What to produce: Copy, word for word, the lines below from the one containing "7-IDconcept. L size" up to and including the one containing "50.000 CLIENTI", with pictures left out.

Transcribed page contents
----

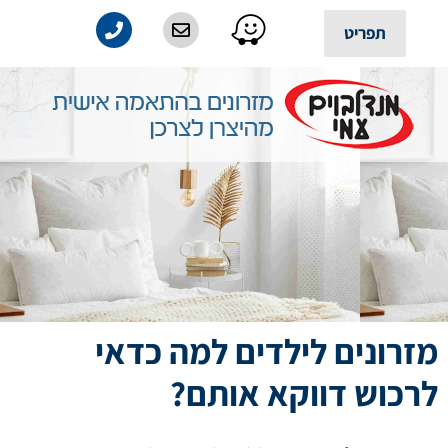
לתוכן
תפריט
מזרונים לילדים למה כדאי
לרכוש דווקא אותם?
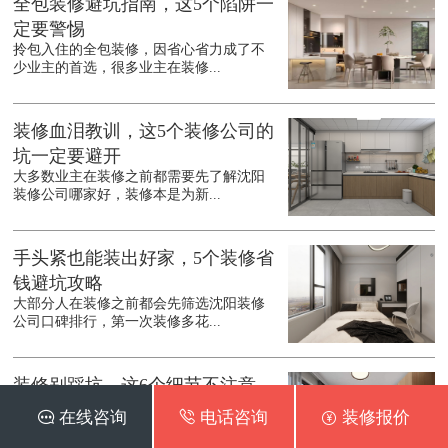
全包装修避坑指南，这5个陷阱一
定要警惕
拎包入住的全包装修，因省心省力成了不
少业主的首选，很多业主在装修...
装修血泪教训，这5个装修公司的
坑一定要避开
大多数业主在装修之前都需要先了解沈阳
装修公司哪家好，装修本是为新...
手头紧也能装出好家，5个装修省
钱避坑攻略
大部分人在装修之前都会先筛选沈阳装修
公司口碑排行，第一次装修多花...
装修别踩坑，这6个细节不注意，
入住准后悔
 在线咨询
 电话咨询
 装修报价
在装修之前都会先了解沈阳装修公司口碑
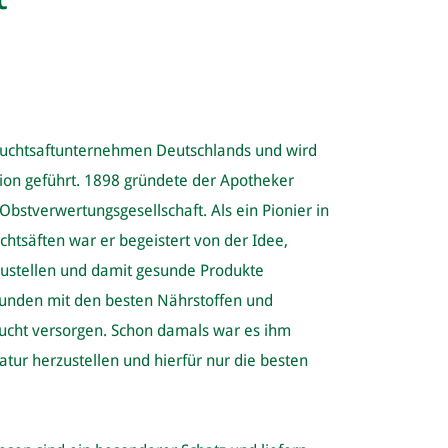
Fruchtsaftunternehmen Deutschlands und wird
tion geführt. 1898 gründete der Apotheker
bstverwertungsgesellschaft. Als ein Pionier in
chtsäften war er begeistert von der Idee,
ustellen und damit gesunde Produkte
Kunden mit den besten Nährstoffen und
rucht versorgen. Schon damals war es ihm
atur herzustellen und hierfür nur die besten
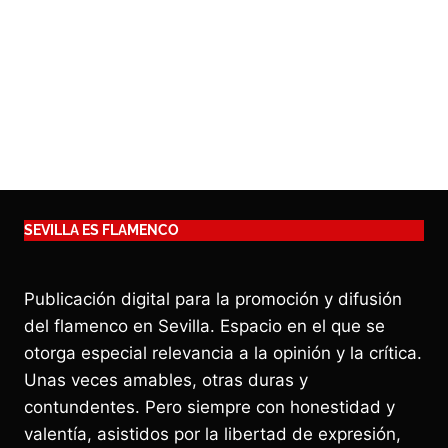
SEVILLA ES FLAMENCO
Publicación digital para la promoción y difusión
del flamenco en Sevilla. Espacio en el que se
otorga especial relevancia a la opinión y la crítica.
Unas veces amables, otras duras y
contundentes. Pero siempre con honestidad y
valentía, asistidos por la libertad de expresión,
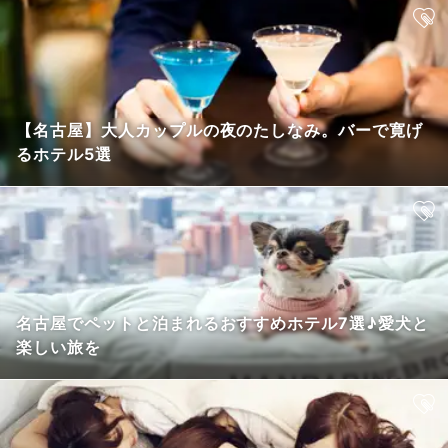
【名古屋】大人カップルの夜のたしなみ。バーで寛げ
るホテル5選
名古屋でペットと泊まれるおすすめホテル7選♪愛犬と
楽しい旅を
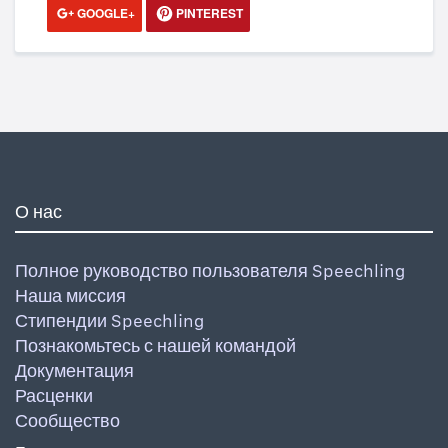
GOOGLE+
PINTEREST
О нас
Полное руководство пользователя Speechling
Наша миссия
Стипендии Speechling
Познакомьтесь с нашей командой
Документация
Расценки
Сообщество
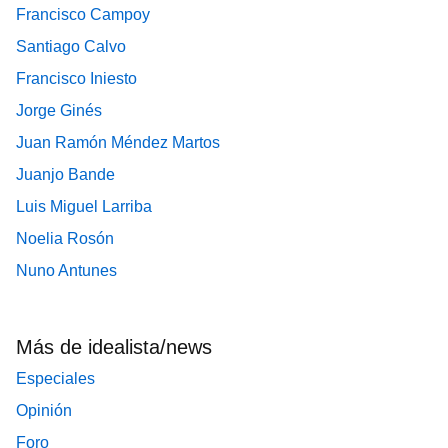
Francisco Campoy
Santiago Calvo
Francisco Iniesto
Jorge Ginés
Juan Ramón Méndez Martos
Juanjo Bande
Luis Miguel Larriba
Noelia Rosón
Nuno Antunes
Más de idealista/news
Especiales
Opinión
Foro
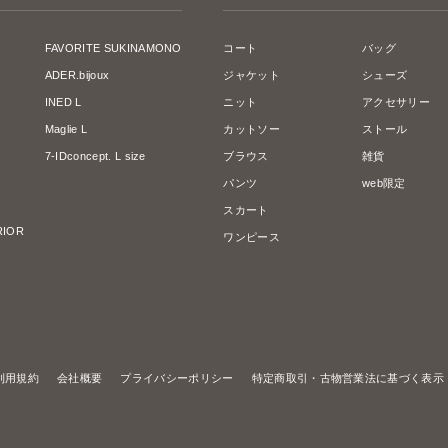
FAVORITE SUKINAMONO
コート
バッグ
ADER.bijoux
ジャケット
シューズ
INED L
ニット
アクセサリー
Maglie L
カットソー
ストール
7-IDconcept. L size
ブラウス
雑貨
パンツ
web限定
スカート
ERIOR
ワンピース
利用規約
会社概要
プライバシーポリシー
特定商取引・古物営業法に基づく表示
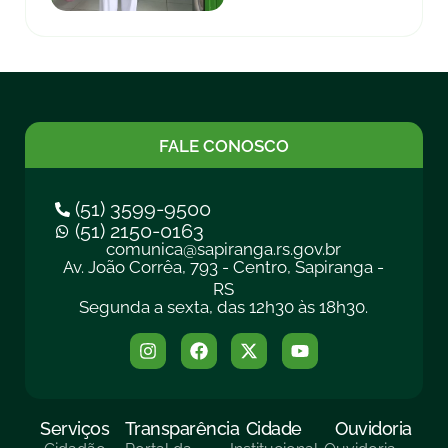
FALE CONOSCO
(51) 3599-9500
(51) 2150-0163
comunica@sapiranga.rs.gov.br
Av. João Corrêa, 793 - Centro, Sapiranga -
RS
Segunda a sexta, das 12h30 às 18h30.
Serviços
Transparência
Cidade
Ouvidoria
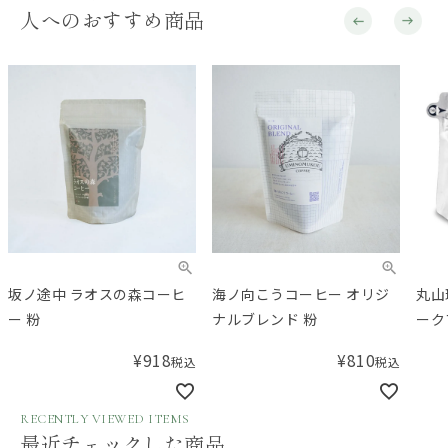
人へのおすすめ商品
坂ノ途中 ラオスの森コーヒ
海ノ向こうコーヒー オリジ
丸山
ー 粉
ナルブレンド 粉
ーク
¥
918
¥
810
税込
税込
RECENTLY VIEWED ITEMS
最近チェックした商品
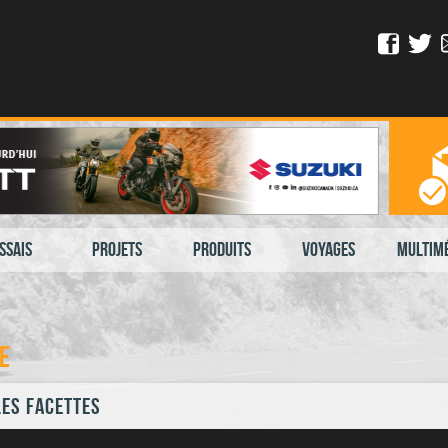
ssais
Projets
Produits
Voyages
Multim
e
les facettes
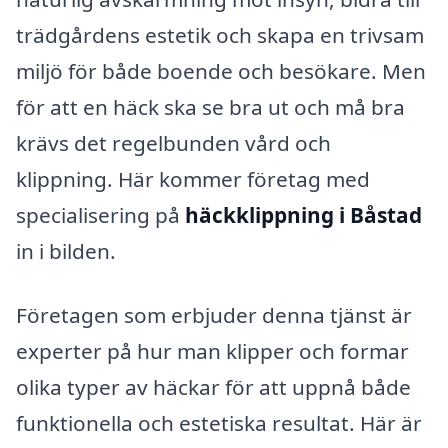
trädgårdens estetik och skapa en trivsam
miljö för både boende och besökare. Men
för att en häck ska se bra ut och må bra
krävs det regelbunden vård och
klippning. Här kommer företag med
specialisering på
häckklippning i Båstad
in i bilden.
Företagen som erbjuder denna tjänst är
experter på hur man klipper och formar
olika typer av häckar för att uppnå både
funktionella och estetiska resultat. Här är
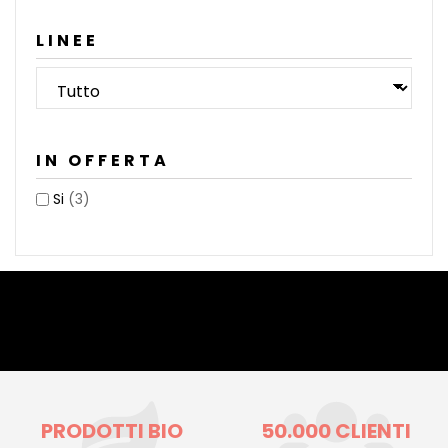
LINEE
IN OFFERTA
Si
(3)
PRODOTTI BIO
50.000 CLIENTI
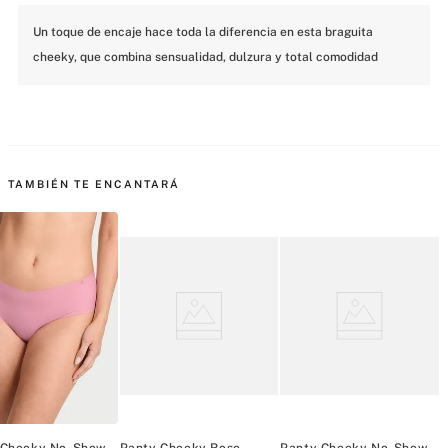
Un toque de encaje hace toda la diferencia en esta braguita 
cheeky, que combina sensualidad, dulzura y total comodidad
MÁS PARA MIMARTE
Panty Cheeky Rose Lace-
Panty Cheeky No-Show
Panty Cheeky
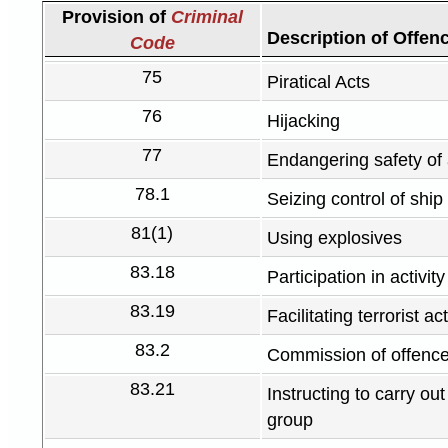
Provision of
Criminal
Description of Offen
Code
75
Piratical Acts
76
Hijacking
77
Endangering safety of a
78.1
Seizing control of ship
81(1)
Using explosives
83.18
Participation in activity
83.19
Facilitating terrorist act
83.2
Commission of offence 
83.21
Instructing to carry out 
group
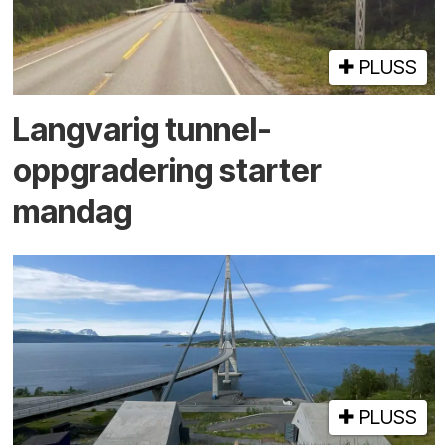
PLUSS
Langvarig tunnel­
oppgradering starter
mandag
PLUSS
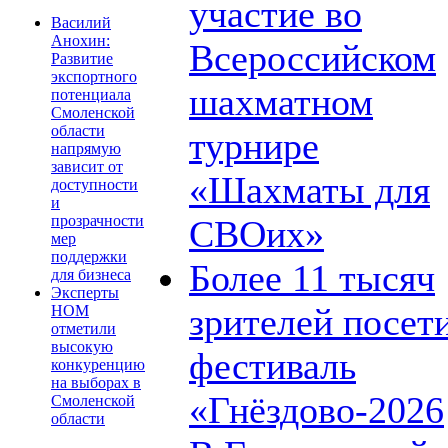
участие во
Василий
Анохин:
Всероссийском
Развитие
экспортного
шахматном
потенциала
Смоленской
области
турнире
напрямую
зависит от
«Шахматы для
доступности
и
прозрачности
СВОих»
мер
поддержки
Более 11 тысяч
для бизнеса
Эксперты
зрителей посет
НОМ
отметили
высокую
фестиваль
конкуренцию
на выборах в
«Гнёздово-2026
Смоленской
области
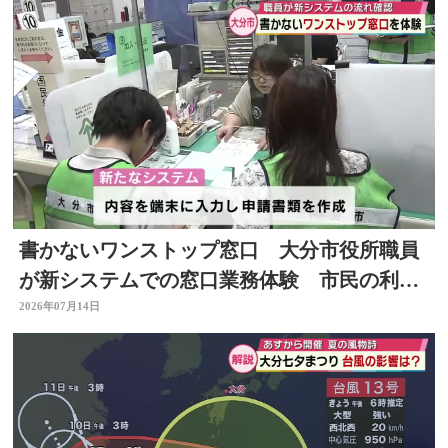
書かないワンストップ窓口 大分市役所職員
が新システムでの窓口業務体験 市民の利便
性向上と業務効率化へ
2026年07月14日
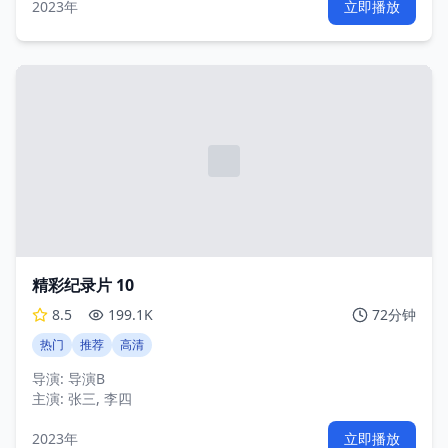
2023年
立即播放
精彩纪录片 10
8.5
199.1K
72分钟
热门
推荐
高清
导演:
导演B
主演:
张三, 李四
2023年
立即播放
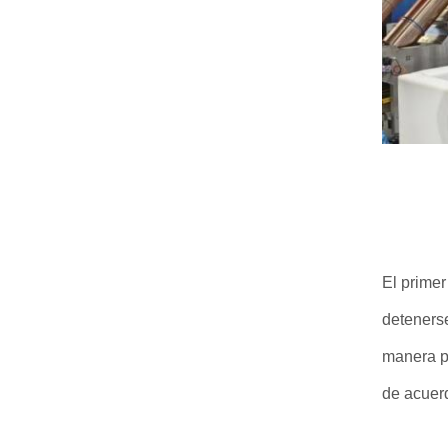
El primer
detenerse
manera pr
de acuerd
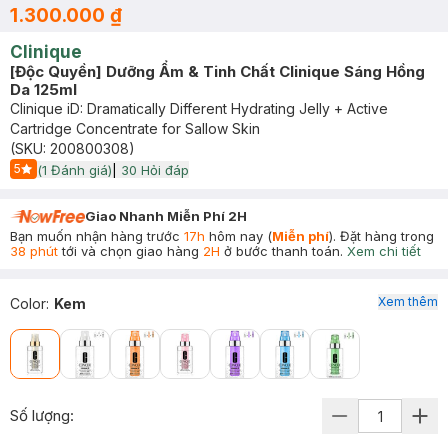
1.300.000 ₫
Clinique
[Độc Quyền] Dưỡng Ẩm & Tinh Chất Clinique Sáng Hồng
Da 125ml
Clinique iD: Dramatically Different Hydrating Jelly + Active
Cartridge Concentrate for Sallow Skin
(SKU:
200800308
)
5
(
1
Đánh giá)
|
30
Hỏi đáp
Start Icon
Giao Nhanh Miễn Phí 2H
Bạn muốn nhận hàng trước
17h
hôm nay (
Miễn phí
). Đặt hàng trong
38 phút
tới và chọn giao hàng
2H
ở bước thanh toán.
Xem chi tiết
Xem thêm
Color
:
Kem
Số lượng:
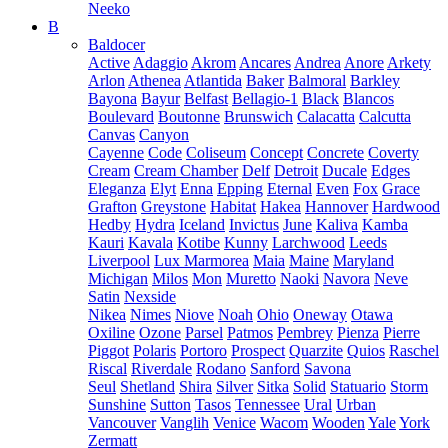
Neeko
B
Baldocer
Active
Adaggio
Akrom
Ancares
Andrea
Anore
Arkety
Arlon
Athenea
Atlantida
Baker
Balmoral
Barkley
Bayona
Bayur
Belfast
Bellagio-1
Black
Blancos
Boulevard
Boutonne
Brunswich
Calacatta
Calcutta
Canvas
Canyon
Cayenne
Code
Coliseum
Concept
Concrete
Coverty
Cream
Cream Chamber
Delf
Detroit
Ducale
Edges
Eleganza
Elyt
Enna
Epping
Eternal
Even
Fox
Grace
Grafton
Greystone
Habitat
Hakea
Hannover
Hardwood
Hedby
Hydra
Iceland
Invictus
June
Kaliva
Kamba
Kauri
Kavala
Kotibe
Kunny
Larchwood
Leeds
Liverpool
Lux Marmorea
Maia
Maine
Maryland
Michigan
Milos
Mon
Muretto
Naoki
Navora
Neve
Satin
Nexside
Nikea
Nimes
Niove
Noah
Ohio
Oneway
Otawa
Oxiline
Ozone
Parsel
Patmos
Pembrey
Pienza
Pierre
Piggot
Polaris
Portoro
Prospect
Quarzite
Quios
Raschel
Riscal
Riverdale
Rodano
Sanford
Savona
Seul
Shetland
Shira
Silver
Sitka
Solid
Statuario
Storm
Sunshine
Sutton
Tasos
Tennessee
Ural
Urban
Vancouver
Vanglih
Venice
Wacom
Wooden
Yale
York
Zermatt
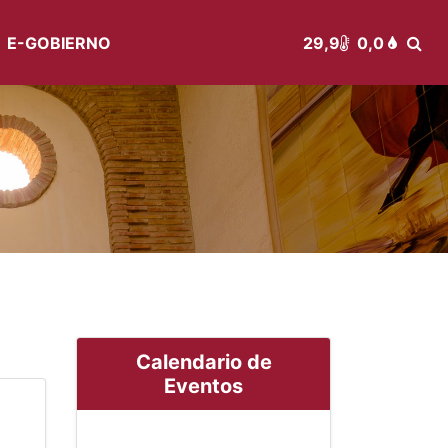
E-GOBIERNO
29,9
0,0
Calendario de
Eventos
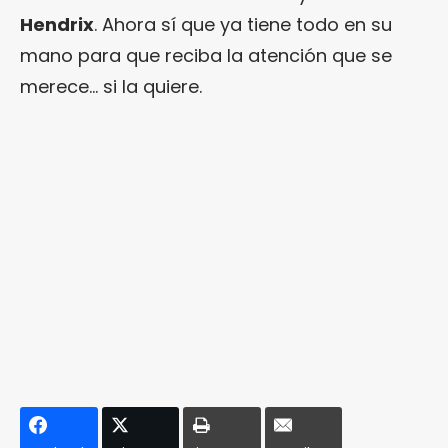
Hendrix
. Ahora sí que ya tiene todo en su
mano para que reciba la atención que se
merece… si la quiere.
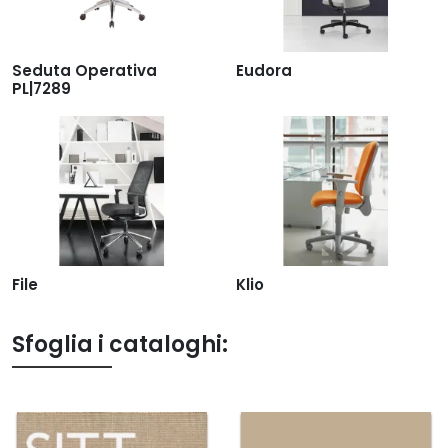
Seduta Operativa
Eudora
PL|7289
File
Klio
Sfoglia i cataloghi:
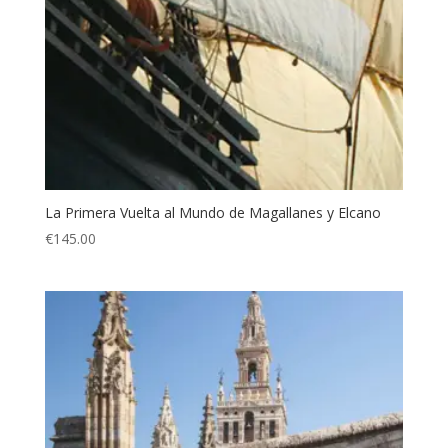
La Primera Vuelta al Mundo de Magallanes y Elcano
€
145.00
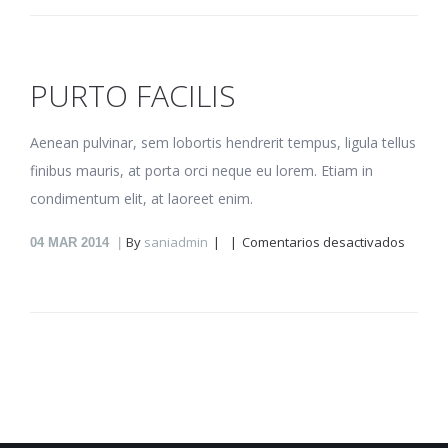
PURTO FACILIS
Aenean pulvinar, sem lobortis hendrerit tempus, ligula tellus
finibus mauris, at porta orci neque eu lorem. Etiam in
condimentum elit, at laoreet enim.
en
By
saniadmin
Comentarios desactivados
04
MAR 2014
Purto
facilis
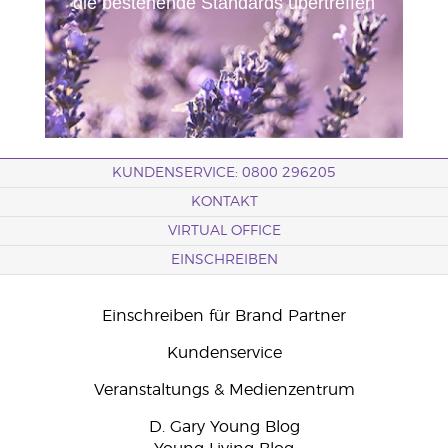
die bestehende Standards übertreffen
KUNDENSERVICE: 0800 296205
KONTAKT
VIRTUAL OFFICE
EINSCHREIBEN
Einschreiben für Brand Partner
Kundenservice
Veranstaltungs & Medienzentrum
D. Gary Young Blog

----

Result for this task:
7-IDconcept. L size
ブラウス
雑貨
パンツ
web限定
スカート
ERIOR
ワンピース
利用規約
会社概要
プライバシーポリシー
特定商取引・古物営業法に基づく表示
FALE CONOSCO
(51) 3599-9500
(51) 2150-0163
comunica@sapiranga.rs.gov.br
Av. João Corrêa, 793 - Centro, Sapiranga -
RS
Segunda a sexta, das 12h30 às 18h30.
Serviços
Transparência
Cidade
Ouvidoria
人へのおすすめ商品
坂ノ途中 ラオスの森コーヒ
海ノ向こうコーヒー オリジ
丸山
ー 粉
ナルブレンド 粉
ーク
¥
918
¥
810
税込
税込
RECENTLY VIEWED ITEMS
最近チェックした商品
ssais
Projets
Produits
Voyages
Multim
e
les facettes
trädgårdens estetik och skapa en trivsam
miljö för både boende och besökare. Men
för att en häck ska se bra ut och må bra
krävs det regelbunden vård och
klippning. Här kommer företag med
specialisering på
häckklippning i Båstad
in i bilden.
Företagen som erbjuder denna tjänst är
experter på hur man klipper och formar
olika typer av häckar för att uppnå både
funktionella och estetiska resultat. Här är
LINEE
IN OFFERTA
Si
(3)
PRODOTTI BIO
50.000 CLIENTI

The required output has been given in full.